Mas Corts: un lugar con historia y alma
Hay espacios que no se definen solo por su arquitectura, sino por la huella que dejan en quienes los viven. Mas Corts es uno de esos lugares: una masía con historia y alma, donde la tradición catalana, la naturaleza y el paso del tiempo se entrelazan en perfecta armonía.
Su silueta inconfundible, su torre mirador y sus muros de piedra forman parte del paisaje del Vallès desde hace siglos. Cada reforma, cada detalle y cada celebración han añadido una nueva capa de historia a este espacio que ha sabido conservar su esencia sin renunciar a evolucionar.
Una masía con raíces antiguas
Los orígenes de Mas Corts se remontan a los siglos XVII y XVIII, cuando la masía se levantó sobre una construcción todavía más antigua. Desde entonces, ha estado ligada a la vida rural de Sant Fost de Campsentelles, formando parte del conjunto de masías que definían el territorio y su economía agrícola.
Su estructura rectangular, la torre-mirador de cubierta piramidal y la fachada simétrica orientada al mediodía son rasgos característicos de la arquitectura tradicional catalana. En la fachada principal todavía se aprecian plafones cerámicos con motivos agrícolas y un reloj de sol que marcaba el ritmo de las labores del campo. Detalles que recuerdan que, antes de ser un espacio de celebraciones, Mas Corts fue hogar y centro de trabajo de generaciones enteras.
Un legado rural que perdura
El entorno que rodea la masía conserva el alma del paisaje agrícola de secano. A escasos metros se encuentra la antigua era de batre, un espacio rectangular de unos veinte metros que servía para trillar los cereales durante los meses de verano. Allí, al sol de julio, se separaba el grano de la paja con la ayuda de mulas y carros, en una tarea colectiva que unía esfuerzo y comunidad.
Conservar la era y los elementos originales del conjunto arquitectónico significa también mantener viva la memoria del trabajo y del vínculo entre la tierra y las personas. Ese espíritu de respeto por el pasado es el que ha guiado la evolución de Mas Corts hasta hoy.
Arquitectura con carácter
Mas Corts se levanta sobre una gran plataforma que supera el desnivel del terreno, y su tejado de teja árabe a dos aguas sostiene una estética equilibrada, sobria y elegante. La fachada principal, lisa y enlucida, está rematada por una cornisa sostenida por ménsulas, y en los laterales conserva los clásicos aleros que protegen la estructura.
En su interior, los espacios se han adaptado con sensibilidad, respetando la estructura original y su aire señorial.

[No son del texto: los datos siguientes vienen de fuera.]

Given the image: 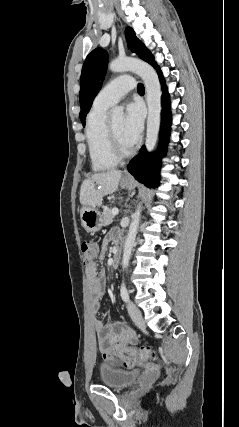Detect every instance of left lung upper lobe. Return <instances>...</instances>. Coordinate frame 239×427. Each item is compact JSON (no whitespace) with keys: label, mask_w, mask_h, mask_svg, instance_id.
Listing matches in <instances>:
<instances>
[{"label":"left lung upper lobe","mask_w":239,"mask_h":427,"mask_svg":"<svg viewBox=\"0 0 239 427\" xmlns=\"http://www.w3.org/2000/svg\"><path fill=\"white\" fill-rule=\"evenodd\" d=\"M126 40L132 52L139 55L140 58L147 61L152 66L156 67L157 63L154 60L151 52L141 43L136 37L134 30L131 27L125 29ZM108 54L102 48L94 49L87 56L81 73L80 86V120L85 125L86 115L91 108L92 101L102 87V81L107 71Z\"/></svg>","instance_id":"1"}]
</instances>
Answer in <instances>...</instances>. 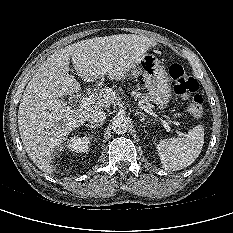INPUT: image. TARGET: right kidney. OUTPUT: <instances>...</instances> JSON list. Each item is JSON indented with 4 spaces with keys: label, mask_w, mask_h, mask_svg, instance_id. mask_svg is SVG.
Wrapping results in <instances>:
<instances>
[{
    "label": "right kidney",
    "mask_w": 233,
    "mask_h": 233,
    "mask_svg": "<svg viewBox=\"0 0 233 233\" xmlns=\"http://www.w3.org/2000/svg\"><path fill=\"white\" fill-rule=\"evenodd\" d=\"M90 147V139L86 136H74L67 140L66 148L72 153H85Z\"/></svg>",
    "instance_id": "right-kidney-1"
}]
</instances>
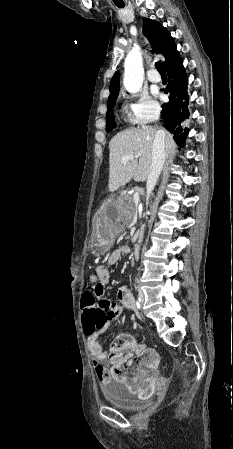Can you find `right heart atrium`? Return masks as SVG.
<instances>
[{
	"instance_id": "obj_1",
	"label": "right heart atrium",
	"mask_w": 233,
	"mask_h": 449,
	"mask_svg": "<svg viewBox=\"0 0 233 449\" xmlns=\"http://www.w3.org/2000/svg\"><path fill=\"white\" fill-rule=\"evenodd\" d=\"M160 113V106L146 92L141 91L133 95L130 105V117L138 124H147L157 119Z\"/></svg>"
}]
</instances>
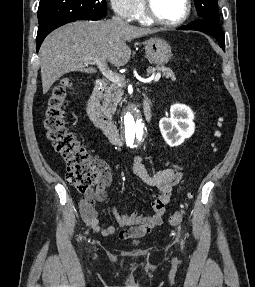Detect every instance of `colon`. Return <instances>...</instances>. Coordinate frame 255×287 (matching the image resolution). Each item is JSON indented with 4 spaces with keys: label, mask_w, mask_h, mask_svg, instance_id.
Here are the masks:
<instances>
[{
    "label": "colon",
    "mask_w": 255,
    "mask_h": 287,
    "mask_svg": "<svg viewBox=\"0 0 255 287\" xmlns=\"http://www.w3.org/2000/svg\"><path fill=\"white\" fill-rule=\"evenodd\" d=\"M70 87L71 81L68 78L62 79L53 87L44 112L43 126L47 139L66 162L68 183L80 193H86L98 182L100 166L92 160L65 124L64 108ZM219 135L220 132L217 131L216 136ZM184 212V209H181L172 214L169 223L180 224Z\"/></svg>",
    "instance_id": "colon-1"
}]
</instances>
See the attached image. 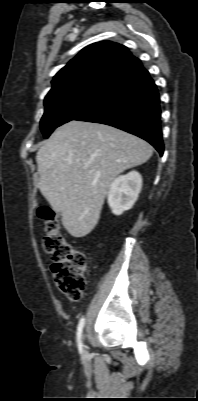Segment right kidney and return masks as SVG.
<instances>
[{
	"label": "right kidney",
	"mask_w": 198,
	"mask_h": 401,
	"mask_svg": "<svg viewBox=\"0 0 198 401\" xmlns=\"http://www.w3.org/2000/svg\"><path fill=\"white\" fill-rule=\"evenodd\" d=\"M142 188V177L137 171L117 177L110 185L108 205L114 215L132 208Z\"/></svg>",
	"instance_id": "1"
}]
</instances>
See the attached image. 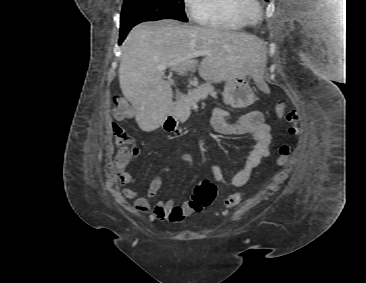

Las antiguas estancias se transformaron con el tiempo en salones, terrazas y espacios abiertos que conservan el encanto de la piedra y la madera, combinando tradición y confort contemporáneo.
Una casa viva
El paso del tiempo no ha hecho más que enriquecer la historia de Mas Corts. Cada época ha dejado su impronta: las transformaciones agrícolas, las restauraciones arquitectónicas, las nuevas formas de uso. Hoy, su buen estado de conservación es fruto de un equilibrio entre la preservación del patrimonio y la adaptación a las necesidades actuales.
El alma de Mas Corts se percibe en la calma de sus jardines, en la solidez de sus muros y en la serenidad de su entorno. Es una casa que ha sabido mantener su identidad a través de los siglos, conservando su autenticidad y su carácter acogedor.
Entre historia y presente
Mas Corts es hoy un lugar donde la historia se encuentra con el presente. Donde los ecos del pasado rural conviven con la alegría de nuevas celebraciones. Cada boda, cada reunión y cada encuentro que tiene lugar entre sus paredes continúa la historia que comenzó hace más de trescientos años.
Más allá de su belleza arquitectónica, Mas Corts representa una forma de entender el tiempo: con calma, con respeto y con la convicción de que los lugares con alma no se conservan, se viven.
Mas Corts, una masía con historia, esencia y alma.